-- ACTION ITEM --
Below are some records. Return exactly the lines from the one with "результативность рекламной кампании." to the one with "важно убедиться в", and nothing else.

═══ SOURCE DATA ═══

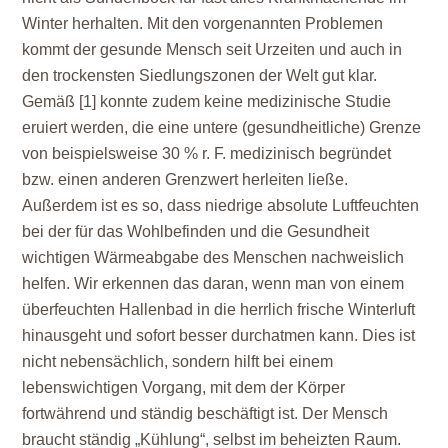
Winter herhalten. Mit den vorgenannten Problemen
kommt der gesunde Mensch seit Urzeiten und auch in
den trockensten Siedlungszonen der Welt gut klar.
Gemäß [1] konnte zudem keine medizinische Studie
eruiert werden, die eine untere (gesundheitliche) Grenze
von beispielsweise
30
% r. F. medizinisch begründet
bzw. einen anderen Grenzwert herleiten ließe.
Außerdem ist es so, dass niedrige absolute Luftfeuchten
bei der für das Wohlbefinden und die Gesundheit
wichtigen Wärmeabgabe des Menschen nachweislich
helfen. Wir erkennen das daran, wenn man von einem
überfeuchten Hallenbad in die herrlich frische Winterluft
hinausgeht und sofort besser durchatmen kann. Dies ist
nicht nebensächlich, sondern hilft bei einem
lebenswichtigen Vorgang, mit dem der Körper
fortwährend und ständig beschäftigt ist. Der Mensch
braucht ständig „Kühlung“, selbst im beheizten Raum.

═══
═══ SOURCE DATA ═══

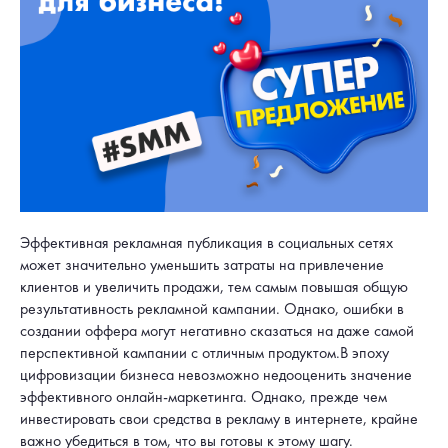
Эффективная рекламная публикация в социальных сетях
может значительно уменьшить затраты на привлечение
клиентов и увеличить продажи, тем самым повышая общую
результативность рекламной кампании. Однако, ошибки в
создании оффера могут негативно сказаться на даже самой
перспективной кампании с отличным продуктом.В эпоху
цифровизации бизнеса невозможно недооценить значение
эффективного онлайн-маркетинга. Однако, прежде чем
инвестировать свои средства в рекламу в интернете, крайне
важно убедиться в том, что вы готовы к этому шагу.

═══

-- WRITTEN ANSWER --
результативность рекламной кампании. Однако, ошибки в
создании оффера могут негативно сказаться на даже самой
перспективной кампании с отличным продуктом.В эпоху
цифровизации бизнеса невозможно недооценить значение
эффективного онлайн-маркетинга. Однако, прежде чем
инвестировать свои средства в рекламу в интернете, крайне
важно убедиться в том, что вы готовы к этому шагу.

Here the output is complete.